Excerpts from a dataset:
* * * *
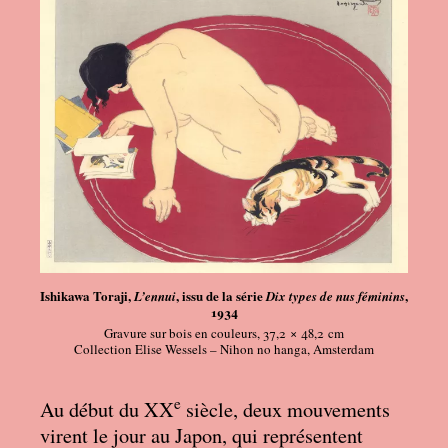
Ishikawa Toraji,
, issu de la série
,
L’ennui
Dix types de nus féminins
1934
Gravure sur bois en couleurs, 37,2 × 48,2
cm
Collection Elise Wessels – Nihon no hanga, Amsterdam
e
Au début du XX
siècle, deux mouvements
virent le jour au Japon, qui représentent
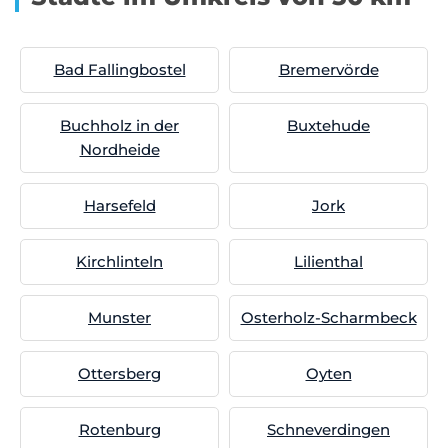
Bad Fallingbostel
Bremervörde
Buchholz in der
Buxtehude
Nordheide
Harsefeld
Jork
Kirchlinteln
Lilienthal
Munster
Osterholz-Scharmbeck
Ottersberg
Oyten
Rotenburg
Schneverdingen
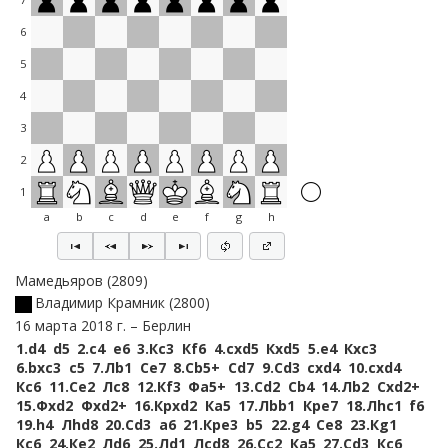
6
5
4
3
2
1
a
b
c
d
e
f
g
h
Мамедьяров
2809
Владимир Крамник
2800
16 марта 2018 г.
Берлин
1.
d4
d5
2.
c4
e6
3.
Кc3
Кf6
4.
cxd5
Кxd5
5.
e4
Кxc3
6.
bxc3
c5
7.
Лb1
Сe7
8.
Сb5+
Сd7
9.
Сd3
cxd4
10.
cxd4
Кc6
11.
Сe2
Лc8
12.
Кf3
Фa5+
13.
Сd2
Сb4
14.
Лb2
Сxd2+
15.
Фxd2
Фxd2+
16.
Крxd2
Кa5
17.
Лbb1
Крe7
18.
Лhc1
f6
19.
h4
Лhd8
20.
Сd3
a6
21.
Крe3
b5
22.
g4
Сe8
23.
Кg1
Кc6
24.
Кe2
Лd6
25.
Лd1
Лcd8
26.
Сc2
Кa5
27.
Сd3
Кc6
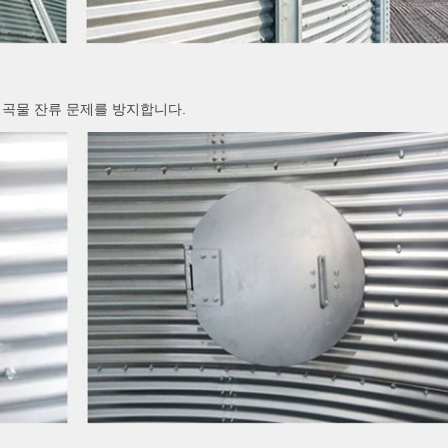
 곡물 잔류 문제를 방지합니다.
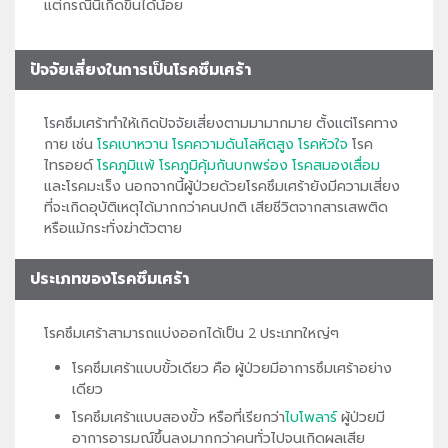
แต่กรณีนี้เกิดขึ้นได้น้อย
ปัจจัยเสี่ยงในการเป็นโรคซึมเศร้า
โรคซึมเศร้าทำให้เกิดปัจจัยเสี่ยงตามมามากมาย ตั้งแต่โรคทาง
กาย เช่น
โรคเบาหวาน
โรคความดันโลหิตสูง
โรคหัวใจ
โรค
ไทรอยด์
โรคภูมิแพ้
โรคภูมิคุ้มกันบกพร่อง
โรคสมองเสื่อม
และโรคมะเร็ง นอกจากนี้ผู้ป่วยด้วยโรคซึมเศร้ายังมีความเสี่ยง
ที่จะเกิดอุบัติเหตุได้มากกว่าคนปกติ เสียชีวิตจากสารเสพติด
หรือแม้กระทั่งฆ่าตัวตาย
ประเภทของโรคซึมเศร้า
โรคซึมเศร้าสามารถแบ่งออกได้เป็น 2 ประเภทใหญ่ๆ
โรคซึมเศร้าแบบขั้วเดียว คือ ผู้ป่วยมีอาการซึมเศร้าอย่าง
เดียว
โรคซึมเศร้าแบบสองขั้ว หรือที่เรียกว่า
ไบโพลาร์
ผู้ป่วยมี
อาการอารมณ์ขึ้นลงมากกว่าคนทั่วไปจนเกิดผลเสีย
* * * *
What is needed -
Identify the lines above that contain the word "มเศร", then copy them.

Completed task -
ปัจจัยเสี่ยงในการเป็นโรคซึมเศร้า
โรคซึมเศร้าทำให้เกิดปัจจัยเสี่ยงตามมามากมาย ตั้งแต่โรคทาง
และโรคมะเร็ง นอกจากนี้ผู้ป่วยด้วยโรคซึมเศร้ายังมีความเสี่ยง
ประเภทของโรคซึมเศร้า
โรคซึมเศร้าสามารถแบ่งออกได้เป็น 2 ประเภทใหญ่ๆ
โรคซึมเศร้าแบบขั้วเดียว คือ ผู้ป่วยมีอาการซึมเศร้าอย่าง
โรคซึมเศร้าแบบสองขั้ว หรือที่เรียกว่า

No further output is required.